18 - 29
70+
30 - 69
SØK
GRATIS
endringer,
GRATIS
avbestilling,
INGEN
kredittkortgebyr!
________________________
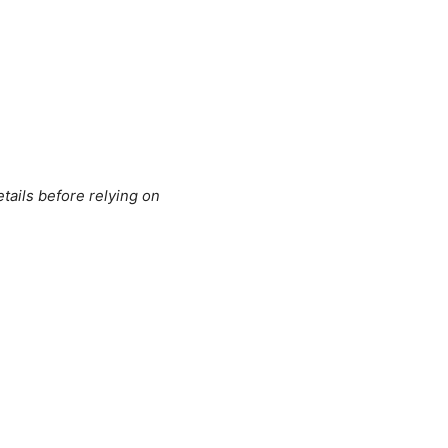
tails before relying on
________________________
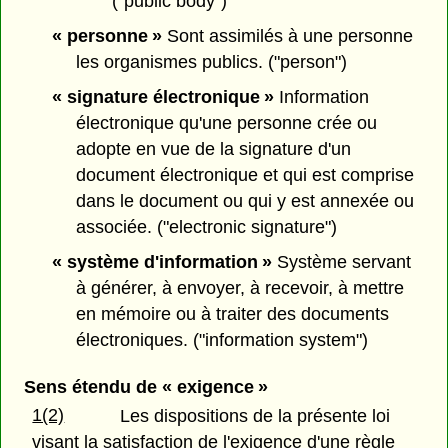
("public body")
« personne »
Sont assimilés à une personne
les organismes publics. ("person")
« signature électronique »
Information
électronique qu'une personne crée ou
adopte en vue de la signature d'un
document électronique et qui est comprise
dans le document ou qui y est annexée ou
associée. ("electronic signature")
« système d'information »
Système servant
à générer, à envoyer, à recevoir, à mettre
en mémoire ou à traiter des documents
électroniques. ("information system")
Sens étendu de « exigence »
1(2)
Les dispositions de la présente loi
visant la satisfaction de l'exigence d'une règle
________________________
Only the lines above starting with the one with "électronique qu'une personne crée ou" and going through the one with "visant la satisfaction" are to be copied, word for word and with both ends kept.

* [Result]:
électronique qu'une personne crée ou
adopte en vue de la signature d'un
document électronique et qui est comprise
dans le document ou qui y est annexée ou
associée. ("electronic signature")
« système d'information »
Système servant
à générer, à envoyer, à recevoir, à mettre
en mémoire ou à traiter des documents
électroniques. ("information system")
Sens étendu de « exigence »
1(2)
Les dispositions de la présente loi
visant la satisfaction de l'exigence d'une règle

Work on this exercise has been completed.